Engaged patients typically have the best outcomes but not when the doctor has to take slow, deep breaths before seeing them.
Doctors try to put personal feelings aside but it’s hard to do when they feel overwhelmed or victimized, says Isabel Schuermeyer, a psychiatrist at Cleveland Clinic.
“As the physician’s exhaustion increases with each request, the care and well-being of the patient may no longer be the primary focus,” she writes.
Two companion studies in BMJ Quality and Safety concluded the same. Disruptive patient behavior led to errors when residents and medical trainees in the Netherlands were asked to diagnose symptoms after reading vignettes. Half of the vignettes contained neutral symptom descriptions and the rest included the same symptoms plus details about the patient behaving badly — yelling about the waiting time, for instance, or questioning the doctor’s competence. The doctors misdiagnosed the difficult patient from 6 percent more for simple symptoms to 42 percent more in complex cases.
Authors of the second study attributed the errors to “resource depletion.” Instead of devoting full attention to analyzing symptoms, their mental energy was diverted by the challenging behavior. The doctors were more likely to recall patients’ poor conduct than the clinical particulars when asked about the cases later. The effect of disruptive behavior would be much greater during an actual exam, the researchers say.
So how much can you challenge a physician without risking substandard care or becoming the hateful patient of medical journals?
“Patients should err on the side of being assertive. They are not there to please the physician,” says Joy L. Lee, assistant professor at Indiana University School of Medicine and researcher at Regenstrief Institute. But Lee, who has studied what makes some patients “favorites,” notes that being respectful and understanding a doctor’s limits will get your calls returned quicker.
The meek do not win in health care, echoes San Francisco clinical psychologist Tamara McClintock Greenberg. At the same time, “It can be hard to know how much to push back when we don’t feel like we’re getting the care we need,” she writes in her book, “When Someone You Love Has a Chronic Illness.” This tends to matter most in the primary care setting where doctors are in shorter supply and can terminate difficult patients or refer them to another physician.

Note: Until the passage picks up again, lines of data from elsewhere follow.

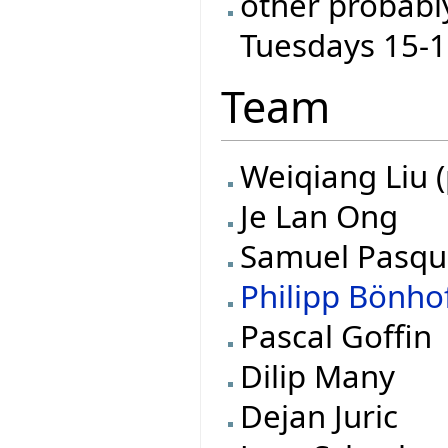
other probabl
Tuesdays 15-
Team
Weiqiang Liu (
Je Lan Ong
Samuel Pasqu
Philipp Bönho
Pascal Goffin
Dilip Many
Dejan Juric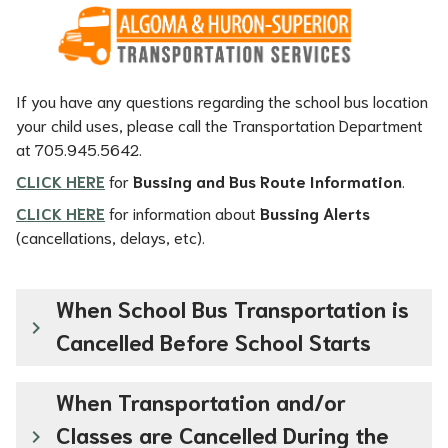
If you have any questions regarding the school bus location 
your child uses, please call the Transportation Department 
at 705.945.5642.
CLICK HERE
 for 
Bussing and Bus Route Information
.
CLICK HERE
for information about 
Bussing Alerts
(cancellations, delays, etc).
When School Bus Transportation is
keyboard_arrow_right
Cancelled Before School Starts
When Transportation and/or
Classes are Cancelled During the
keyboard_arrow_right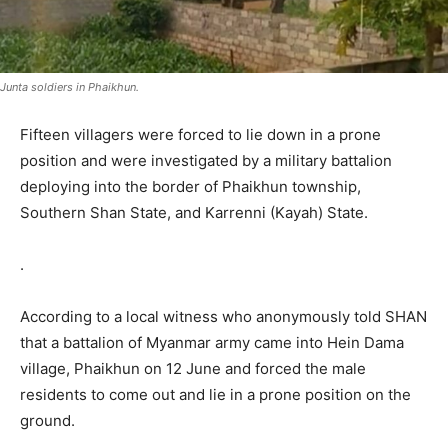
Junta soldiers in Phaikhun.
Fifteen villagers were forced to lie down in a prone
position and were investigated by a military battalion
deploying into the border of Phaikhun township,
Southern Shan State, and Karrenni (Kayah) State.
.
According to a local witness who anonymously told SHAN
that a battalion of Myanmar army came into Hein Dama
village, Phaikhun on 12 June and forced the male
residents to come out and lie in a prone position on the
ground.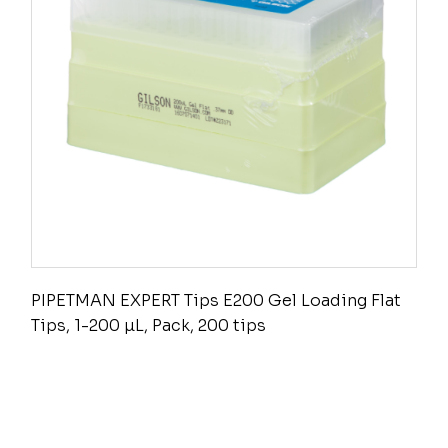
PIPETMAN EXPERT Tips E200 Gel Loading Flat
Tips, 1-200 µL, Pack, 200 tips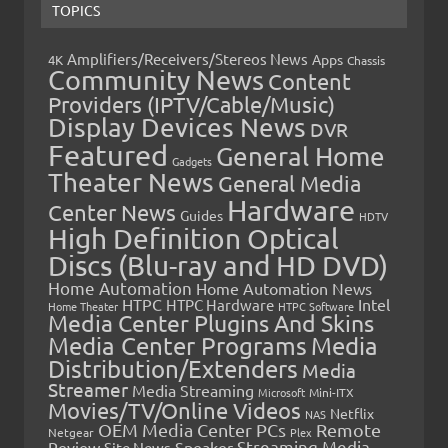
TOPICS
Amplifiers/Receivers/Stereos News
Apps
4K
Chassis
Community News
Content
Providers (IPTV/Cable/Music)
Display Devices News
DVR
Featured
General Home
Gadgets
Theater News
General Media
Hardware
Center News
Guides
HDTV
High Definition Optical
Discs (Blu-ray and HD DVD)
Home Automation
Home Automation News
HTPC
Intel
HTPC Hardware
Home Theater
HTPC Software
Media Center Plugins And Skins
Media Center Programs
Media
Distribution/Extenders
Media
Streamer
Media Streaming
Microsoft
Mini-ITX
Movies/TV/Online Videos
Netflix
NAS
OEM Media Center PCs
Remote
Netgear
Plex
Streaming Media
Review
Speaker
Site News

To straddle the line, Greenberg tells patients to “adapt to the culture of medicine.” That means treating your appointment like a business meeting where the physician is the authority.

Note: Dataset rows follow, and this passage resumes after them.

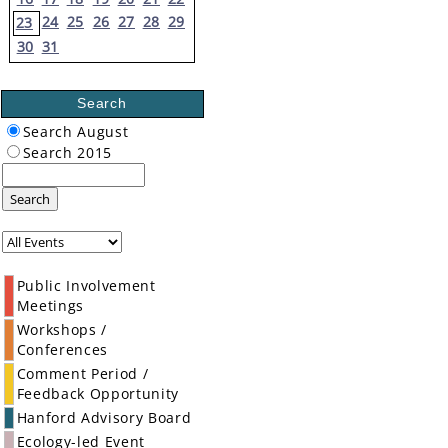
24
25
26
27
28
29
23
30
31
Search
Search August
Search 2015
Search
Public Involvement
Meetings
Workshops /
Conferences
Comment Period /
Feedback Opportunity
Hanford Advisory Board
Ecology-led Event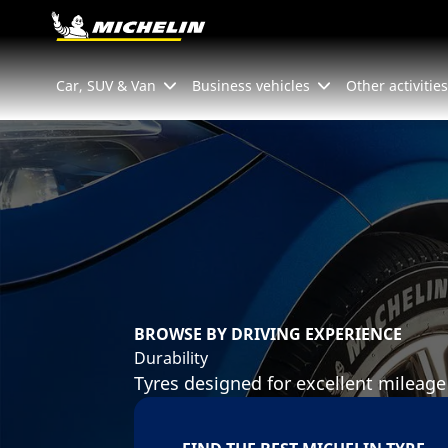
Go to page content
Go to page navigation
Car, SUV & Van
Business vehicles
Other activities
BROWSE BY DRIVING EXPERIENCE
Durability
Tyres designed for excellent mileage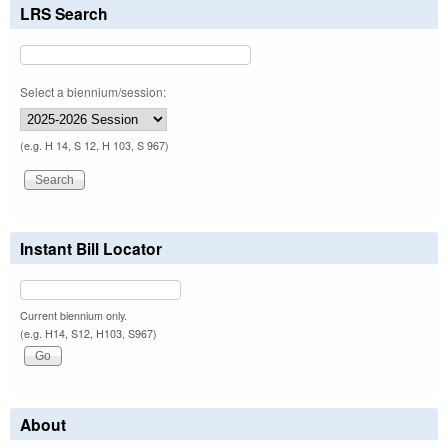
LRS Search
Select a biennium/session:
(e.g. H 14, S 12, H 103, S 967)
Instant Bill Locator
Current biennium only.
(e.g. H14, S12, H103, S967)
About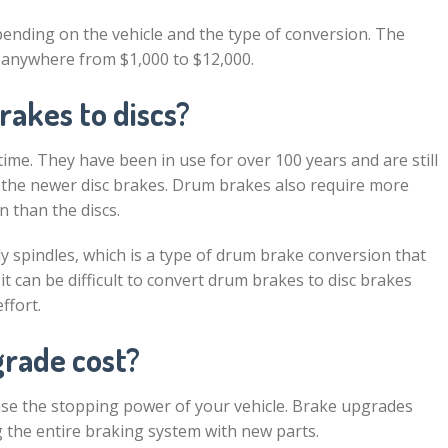
pending on the vehicle and the type of conversion. The
 anywhere from $1,000 to $12,000.
rakes to discs?
me. They have been in use for over 100 years and are still
s the newer disc brakes. Drum brakes also require more
 than the discs.
y spindles, which is a type of drum brake conversion that
t can be difficult to convert drum brakes to disc brakes
ffort.
rade cost?
ease the stopping power of your vehicle. Brake upgrades
ng the entire braking system with new parts.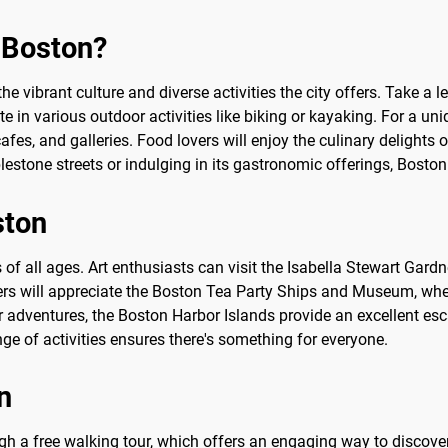
o Boston?
he vibrant culture and diverse activities the city offers. Take a l
e in various outdoor activities like biking or kayaking. For a 
cafes, and galleries. Food lovers will enjoy the culinary delights 
blestone streets or indulging in its gastronomic offerings, Bost
ston
rs of all ages. Art enthusiasts can visit the Isabella Stewart Gar
vers will appreciate the Boston Tea Party Ships and Museum, whe
adventures, the Boston Harbor Islands provide an excellent escap
nge of activities ensures there's something for everyone.
n
h a free walking tour, which offers an engaging way to discover t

“Bring a list of no more than three items,” she recommends. “[Tell the doctor] ‘We have only 15 minutes but if we can cover this, it would mean a lot to me.’ ”

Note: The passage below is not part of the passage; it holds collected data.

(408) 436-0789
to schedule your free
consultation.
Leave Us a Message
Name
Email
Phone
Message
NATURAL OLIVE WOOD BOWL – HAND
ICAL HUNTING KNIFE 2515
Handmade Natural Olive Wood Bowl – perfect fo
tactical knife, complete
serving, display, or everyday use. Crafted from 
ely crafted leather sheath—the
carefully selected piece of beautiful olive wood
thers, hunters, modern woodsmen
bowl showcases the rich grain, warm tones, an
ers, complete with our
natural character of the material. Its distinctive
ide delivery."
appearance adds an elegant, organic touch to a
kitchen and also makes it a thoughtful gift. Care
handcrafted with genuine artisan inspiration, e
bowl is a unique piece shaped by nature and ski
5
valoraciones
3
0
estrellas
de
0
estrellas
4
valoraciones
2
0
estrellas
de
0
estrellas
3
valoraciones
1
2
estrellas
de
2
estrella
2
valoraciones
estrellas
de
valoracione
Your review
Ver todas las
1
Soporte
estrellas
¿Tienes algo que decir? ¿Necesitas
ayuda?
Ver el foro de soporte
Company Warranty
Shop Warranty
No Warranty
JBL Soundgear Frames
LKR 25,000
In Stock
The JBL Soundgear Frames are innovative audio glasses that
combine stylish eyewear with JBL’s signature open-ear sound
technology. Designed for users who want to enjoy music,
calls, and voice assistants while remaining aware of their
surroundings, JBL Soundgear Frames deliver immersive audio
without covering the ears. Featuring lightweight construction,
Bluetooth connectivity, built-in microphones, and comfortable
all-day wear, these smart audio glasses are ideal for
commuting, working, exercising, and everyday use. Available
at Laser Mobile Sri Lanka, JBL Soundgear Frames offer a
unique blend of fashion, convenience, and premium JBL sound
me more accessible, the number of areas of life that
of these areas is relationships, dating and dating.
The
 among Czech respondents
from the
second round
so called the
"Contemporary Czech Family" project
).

The trick is to be a squeaky wheel but not require too much grease.
If you bring in information from a Google search to discuss, don’t make the physician feel devalued or second-guessed, Schuermeyer says. “Ask the physician, ‘What do you think about this source?’ ”
Insisting on tests against the doctor’s judgment can backfire, too, she adds. Incidental findings from unnecessary procedures can lead to a cascade of potentially injurious and costly tests.
Physicians also appreciate patients who keep emotions in check. No crying, venting, or soul-searching.
“That’s what therapists are for,” says Greenberg, observing that many patients have unrealistic expectations about empathy from their physicians.
Being rude or complaining endlessly won’t get you far either. Refrain from calling the office several times a day or after hours unless it is an emergency. Know that angry emails to the doctor or office staff members will go into your permanent medical record and brand you as “that patient” forever.
“In the hyperactive culture of medicine, doctors are not rewarded for good customer service,” Greenberg says. Thank your provider for seeing you or bring food to the medical staff, she suggests. Being a jerk may not affect the level of care you receive, she says, “but if you want to hedge your bets, be kind.”